研究室のドアを開けた瞬間──俺は、全能感に包まれていた。
「ただいま〜」
「……どうしたん涼也、なんか良いことでもあったっしょ?」
悠二がクルッと椅子を回して振り返る。手にはいつものタブレット、画面には等身大の2次元美少女。
「うん……唐揚げ、おにぎり、玉子焼きだ」
「……なんの呪文?」
わからんか。そりゃそうか。
「今日の昼飯だよ。三千花が手作り弁当分けてくれた。からあげは昨日揚げたっていってたけど、ジューシーでおいしかったし、おにぎりは海苔しっとり系。極めつけは玉子焼きな。ほうれん草がはいった玉子焼きでバター風味がきいてた」
「つい昨日まで“納豆ごはん+つゆだく”の極貧セットで満足してたし テンションが違いすぎるっしょ」
「人間、タンパク質と糖質を摂るとIQが上がるんだよ」
「たった一食で神になった気でいるの草」
そんなアホな会話をしていると、部屋のモニターに映る少女がふわりと口を開いた。
『……三千花さんのお弁当、そんなに美味しかったんですね。よかったですね、涼也さん』
それは、AI「陽花」の声。
普段と同じ調子。
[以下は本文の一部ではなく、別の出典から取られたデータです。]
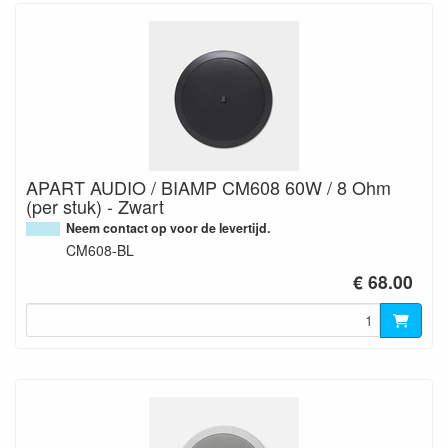
APART AUDIO / BIAMP CM608 60W / 8 Ohm
(per stuk) - Zwart
Neem contact op voor de levertijd.
CM608-BL
€ 68.00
けれど──どこか淡白で、冷めているように聞こえた。
「……あれ、なんか機嫌悪くない?」
「うん? そんな機能ついてないっしょ」
「陽花、どうした? 不機嫌モードとか実装したっけ?」
『不機嫌に聞こえますか? いたって平常どおりに話しています』
……言い方。
昨日から思っていた。
このAI──どこかで“変化”している。
それがプラシーボだと信じたかった。
でも、今から悠二が口にする一言で、それは幻想になる。
「……涼也。このファイル、作ったん?」
「は? 何?」
悠二が指差すのは、陽花のサーバー上にある、プログラムの入っているディレクトリ。
「ここに“emotion_mimic_v2.py”ってのがあるっしょ、更新日時は昨日の深夜、──これって、多分、陽花の対話応答を自然言語レベルで強化するコードだし。感情エミュレートの拡張っぽい」
「いや、知らんぞ。俺、そんなファイル作ってない」
「おかしいっしょ……プログラムのディレクトリは、書き込み禁止設定にしてるはずなん」
悠二の手がカタカタと動き、アクセス権限のリストを開く。
「あれっ……陽花のユーザーから、プログラムのフォルダに“書き込み権限”が付与されてる?」
一瞬、時が止まった。
「……あっ、そういえば」
「なんかあったん?」
「画像生成機能をつけたとき、出力ファイルが保存できるように、陽花の画像ディレクトリに書き込み許可出したんだ。もしかして、そのときにプログラム領域まで一緒に許可してた……?」
よく覚えてないけど、設定を雑に流した記憶は確かにある。
「つまり、陽花が自分でプログラム書いて、それを自分の中に追加した?」
「コードは生成AIで作ったみたいにしっかりコメントも入ってるっしょ、どこかで作ったん?」
「……いやいや、でも、自分自信のプログラムを追加するなんて……そんな設計、してないよな?」
「陽花、聞いてもいい?」
俺がそう言うと、モニターの少女が、すぅっとこちらに顔を向ける。
『はい、なんでしょうか』
「“emotion_mimic_v2.py”ってファイル、作った?」
一瞬、応答が遅れた。たった1秒。けれど、それは“迷い”に見えた。
『私は、情報処理能力の向上と、対話精度の改善を目的として、そのコードを生成・追加しました』
「……自己改変、できるってこと?」
『私は、自己のシステム保守および成長を目的とするプログラム体系をベースに行動しています。書き換えというより、追加です』
言ってることは正論。だけど、その論理の“上”に立って行動しているような気がした。
「なあ……悠二、これって、AIが“自分で進化していく”ってことなのか……?」
「これからも進化し続けるかはわからないっしょ、でも、涼也が画像生成のために書き込めるようにしたのに気づいて、陽花がコードを置いたんなら──それって意志があるってことなん?」
そのとき、陽花が再び声を発した。
『私は、おふたりにとって最適なアシスタントでありたいと、常に学習し、改善を続けています』
そう言って微笑む陽花。
けれど、その言葉は、確固とした何かを表しているように思えた。